=== Begin Enclosure ===

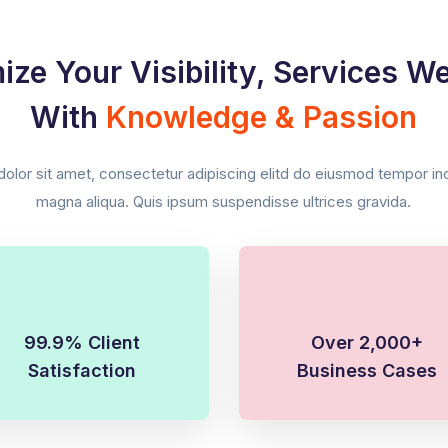
ize Your Visibility, Services W
With
Knowledge & Passion
lor sit amet, consectetur adipiscing elitd do eiusmod tempor inci
magna aliqua. Quis ipsum suspendisse ultrices gravida.
99.9% Client
Over 2,000+
Satisfaction
Business Cases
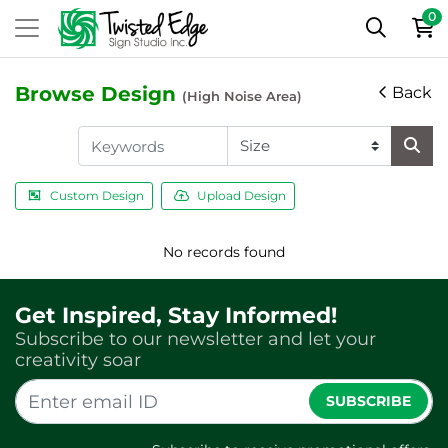
0
Browse Design
Back
(High Noise Area)
Custom Design
Upload Design
No records found
Get Inspired, Stay Informed!
Subscribe to our newsletter and let your
creativity soar
SUBSCRIBE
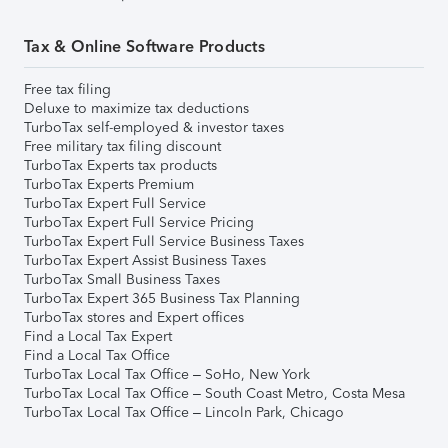
Tax & Online Software Products
Free tax filing
Deluxe to maximize tax deductions
TurboTax self-employed & investor taxes
Free military tax filing discount
TurboTax Experts tax products
TurboTax Experts Premium
TurboTax Expert Full Service
TurboTax Expert Full Service Pricing
TurboTax Expert Full Service Business Taxes
TurboTax Expert Assist Business Taxes
TurboTax Small Business Taxes
TurboTax Expert 365 Business Tax Planning
TurboTax stores and Expert offices
Find a Local Tax Expert
Find a Local Tax Office
TurboTax Local Tax Office – SoHo, New York
TurboTax Local Tax Office – South Coast Metro, Costa Mesa
TurboTax Local Tax Office – Lincoln Park, Chicago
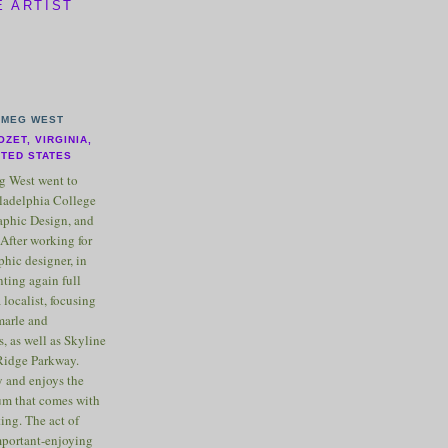
E ARTIST
MEG WEST
OZET, VIRGINIA,
ITED STATES
 West went to
ladelphia College
raphic Design, and
After working for
phic designer, in
nting again full
 localist, focusing
marle and
, as well as Skyline
Ridge Parkway.
 and enjoys the
m that comes with
ting. The act of
important-enjoying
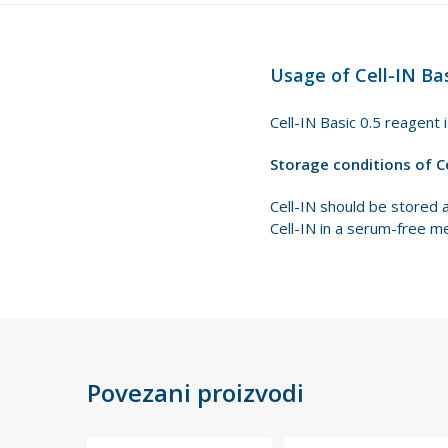
Usage of Cell-IN Bas
Cell-IN Basic 0.5 reagent 
Storage conditions of C
Cell-IN should be stored 
Cell-IN in a serum-free m
Povezani proizvodi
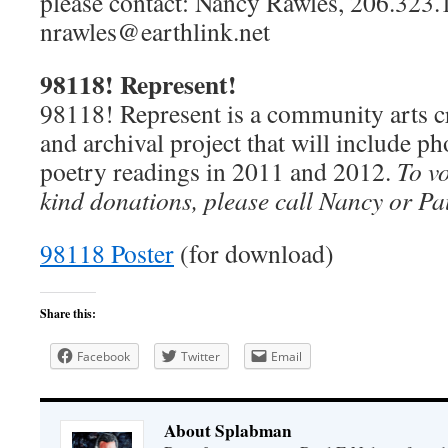
please contact: Nancy Rawles, 206.323.
nrawles@earthlink.net
98118! Represent!
98118! Represent is a community arts cr
and archival project that will include p
poetry readings in 2011 and 2012.
To vo
kind donations, please call Nancy or Pa
98118 Poster
(for download)
Share this:
Facebook
Twitter
Email
About Splabman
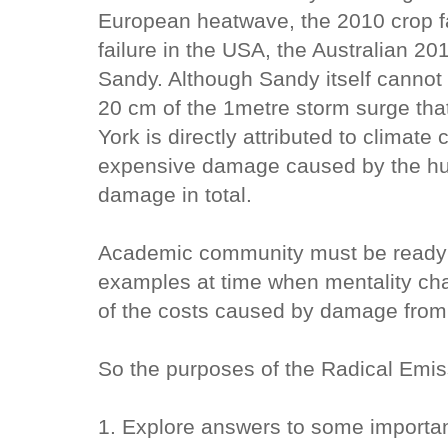
European heatwave, the 2010 crop fa
failure in the USA, the Australian 2
Sandy. Although Sandy itself cannot 
20 cm of the 1metre storm surge th
York is directly attributed to climat
expensive damage caused by the hurr
damage in total.
Academic community must be ready to
examples at time when mentality chan
of the costs caused by damage from
So the purposes of the Radical Emi
1. Explore answers to some importan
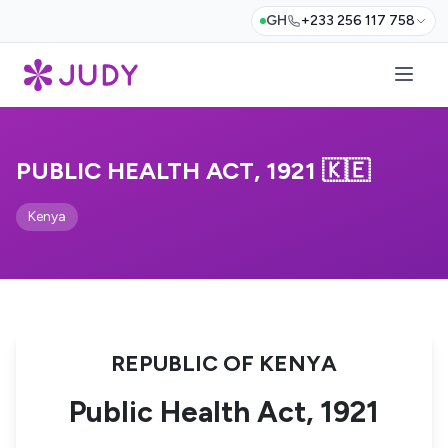
GH
+233 256 117 758
PUBLIC HEALTH ACT, 1921 🇰🇪
Kenya
REPUBLIC OF KENYA
Public Health Act, 1921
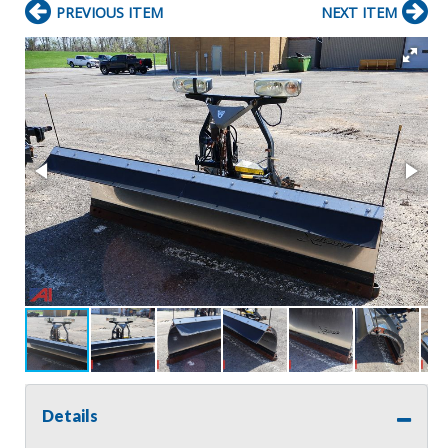
PREVIOUS ITEM
NEXT ITEM
Details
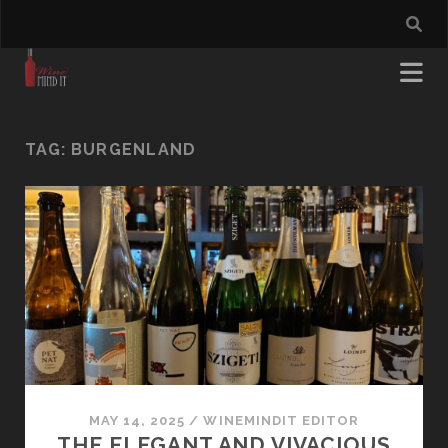
TAG:
BURGENLAND
MAY 14, 2025
/
WINEMINDIT EDITOR
THE ELEGANT AND VIVACIOUS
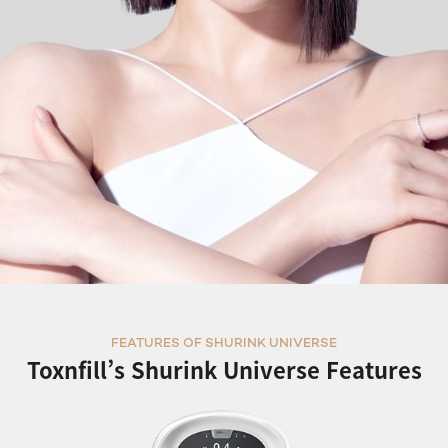
FEATURES OF SHURINK UNIVERSE
Toxnfill’s Shurink Universe Features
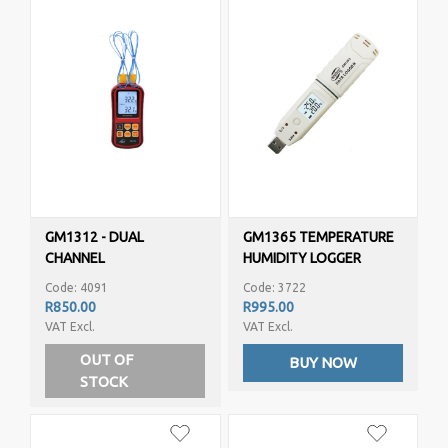
GM1312 - DUAL
GM1365 TEMPERATURE
CHANNEL
HUMIDITY LOGGER
THERMOMETER
Code: 4091
Code: 3722
R850.00
R995.00
VAT Excl.
VAT Excl.
OUT OF
BUY NOW
STOCK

=== End Enclosure ===

◆ REQUIRED WORK
Where the data contains an image, skip the image and copy everything else exactly as it appears.

◆ TASK OUTPUT
ize Your Visibility, Services W
With
Knowledge & Passion
lor sit amet, consectetur adipiscing elitd do eiusmod tempor inci
magna aliqua. Quis ipsum suspendisse ultrices gravida.
99.9% Client
Over 2,000+
Satisfaction
Business Cases
0
Browse Design
Back
(High Noise Area)
Custom Design
Upload Design
No records found
Get Inspired, Stay Informed!
Subscribe to our newsletter and let your
creativity soar
SUBSCRIBE
Tax & Online Software Products
Free tax filing
Deluxe to maximize tax deductions
TurboTax self-employed & investor taxes
Free military tax filing discount
TurboTax Experts tax products
TurboTax Experts Premium
TurboTax Expert Full Service
TurboTax Expert Full Service Pricing
TurboTax Expert Full Service Business Taxes
TurboTax Expert Assist Business Taxes
TurboTax Small Business Taxes
TurboTax Expert 365 Business Tax Planning
TurboTax stores and Expert offices
Find a Local Tax Expert
Find a Local Tax Office
TurboTax Local Tax Office – SoHo, New York
TurboTax Local Tax Office – South Coast Metro, Costa Mesa
TurboTax Local Tax Office – Lincoln Park, Chicago
E ARTIST
MEG WEST
OZET, VIRGINIA,
ITED STATES
 West went to
ladelphia College
raphic Design, and
After working for
phic designer, in
nting again full
 localist, focusing
marle and
, as well as Skyline
Ridge Parkway.
 and enjoys the
m that comes with
ting. The act of
important-enjoying
Usage of Cell-IN Bas
Cell-IN Basic 0.5 reagent 
Storage conditions of C
Cell-IN should be stored 
Cell-IN in a serum-free m
Povezani proizvodi
please contact: Nancy Rawles, 206.323.
nrawles@earthlink.net
98118! Represent!
98118! Represent is a community arts cr
and archival project that will include p
poetry readings in 2011 and 2012.
To vo
kind donations, please call Nancy or Pa
98118 Poster
(for download)
Share this:
Facebook
Twitter
Email
About Splabman
European heatwave, the 2010 crop fa
failure in the USA, the Australian 2
Sandy. Although Sandy itself cannot 
20 cm of the 1metre storm surge th
York is directly attributed to climat
expensive damage caused by the hurr
damage in total.
Academic community must be ready to
examples at time when mentality chan
of the costs caused by damage from
So the purposes of the Radical Emi
1. Explore answers to some importan
GH
+233 256 117 758
PUBLIC HEALTH ACT, 1921 🇰🇪
Kenya
REPUBLIC OF KENYA
Public Health Act, 1921
PREVIOUS ITEM
NEXT ITEM
Details
TAG:
BURGENLAND
MAY 14, 2025
/
WINEMINDIT EDITOR
THE ELEGANT AND VIVACIOUS
FEATURES OF SHURINK UNIVERSE
Toxnfill’s Shurink Universe Features
GM1312 - DUAL
GM1365 TEMPERATURE
CHANNEL
HUMIDITY LOGGER
THERMOMETER
Code: 4091
Code: 3722
R850.00
R995.00
VAT Excl.
VAT Excl.
OUT OF
BUY NOW
STOCK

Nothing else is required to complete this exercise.